Um quarto dos humanos em risco

Mudanças climáticas estão colocando em perigo população do Golfo de Bengala, que já foi caminho entre Índia e China

THE NEW YORK TIMES,

15 de outubro de 2013 | 02h18

Quase uma em cada quatro pessoas na Terra vive em países à beira do Golfo de Bengala. A região é estrategicamente vital para as potências em ascensão da Ásia. Seu litoral baixo - incluindo regiões costeiras da Índia Oriental, Bangladesh, Sri Lanka, Mianmar, Tailândia, Malásia e Sumatra - hoje abriga mais de meio bilhão de pessoas vulneráveis à elevação do nível dos mares. As tempestades são uma ameaça constante; no último fim de semana, um ciclone, Phailin, saiu do golfo para atingir a costa da Índia, provocando a retirada de cerca de 800 mil pessoas.

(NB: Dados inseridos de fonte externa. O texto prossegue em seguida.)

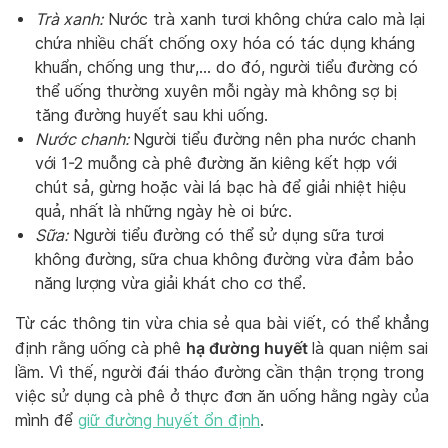
Trà xanh:
Nước trà xanh tươi không chứa calo mà lại
chứa nhiều chất chống oxy hóa có tác dụng kháng
khuẩn, chống ung thư,… do đó, người tiểu đường có
thể uống thường xuyên mỗi ngày mà không sợ bị
tăng đường huyết sau khi uống.
Nước chanh:
Người tiểu đường nên pha nước chanh
với 1-2 muỗng cà phê đường ăn kiêng kết hợp với
chút sả, gừng hoặc vài lá bạc hà để giải nhiệt hiệu
quả, nhất là những ngày hè oi bức.
Sữa:
Người tiểu đường có thể sử dụng sữa tươi
không đường, sữa chua không đường vừa đảm bảo
năng lượng vừa giải khát cho cơ thể.
Từ các thông tin vừa chia sẻ qua bài viết, có thể khẳng
hạ đường huyết
định rằng uống cà phê
là quan niệm sai
lầm. Vì thế, người đái tháo đường cần thận trọng trong
việc sử dụng cà phê ở thực đơn ăn uống hằng ngày của
mình để
giữ đường huyết ổn định
.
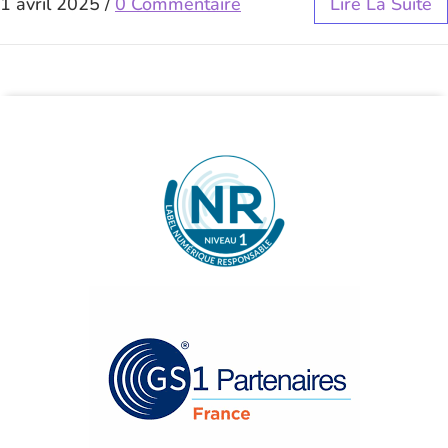
1 avril 2025
/
0 Commentaire
Lire La Suite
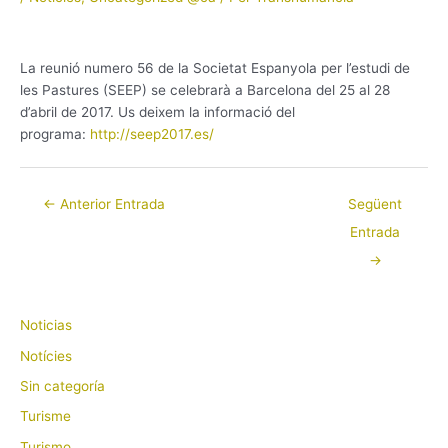
La reunió numero 56 de la Societat Espanyola per l’estudi de
les Pastures (SEEP) se celebrarà a Barcelona del 25 al 28
d’abril de 2017. Us deixem la informació del
programa:
http://seep2017.es/
←
Anterior Entrada
Següent
Entrada
→
Noticias
Notícies
Sin categoría
Turisme
Turismo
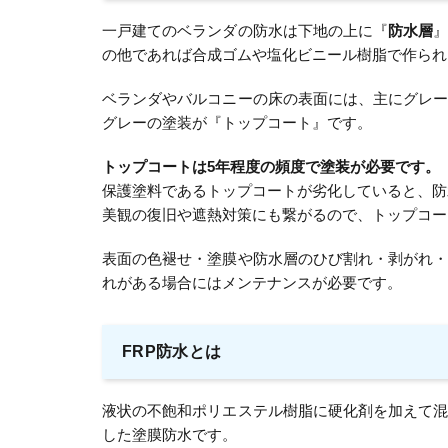
一戸建てのベランダの防水は下地の上に『
防水層
の他であれば合成ゴムや塩化ビニール樹脂で作られ
ベランダやバルコニーの床の表面には、主にグレ
グレーの塗装が『トップコート』です。
トップコートは5年程度の頻度で塗装が必要です。
保護塗料であるトップコートが劣化していると、防
美観の復旧や遮熱対策にも繋がるので、トップコー
表面の色褪せ・塗膜や防水層のひび割れ・剥がれ
れがある場合にはメンテナンスが必要です。
FRP防水とは
液状の不飽和ポリエステル樹脂に硬化剤を加えて
した塗膜防水です。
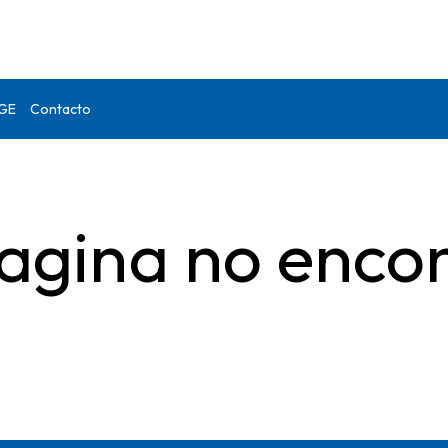
DGE
Contacto
agina no enco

O golfo já foi um caminho marítimo entre a Índia e a China, e depois foi moldado por monções e migração quando potências europeias exploraram a região por seu café, chá e borracha. Hoje, está sendo reconfigurado pelo crescimento populacional e a mudança climática.

A escala e o ritmo desses desafios demandam uma cooperação regional urgente. Mas os países que circundam o golfo precisam se colocar acima de suas profundas divisões e abraçar a interatividade de sua história.

As costas do Golfo de Bengala estão sendo atacadas em cada dimensão: por conflitos por água no Himalaia e pela perfuração de poços de petróleo e gás em águas profundas. O golfo é um escoadouro de poluição alimentado pelos grandes rios que nele deságuam, incluindo o Ganges, o Brahmaputra e o Salween. Construções de represas na China e na Índia ameaçam comunidades à jusante na Índia, Bangladesh e no Sudeste Asiático continental. Com a elevação do nível do mar e a sedimentação de terras dos deltas, a intrusão de água salgada em terras agrícolas se acelerou, com graves consequências para a produção de alimentos.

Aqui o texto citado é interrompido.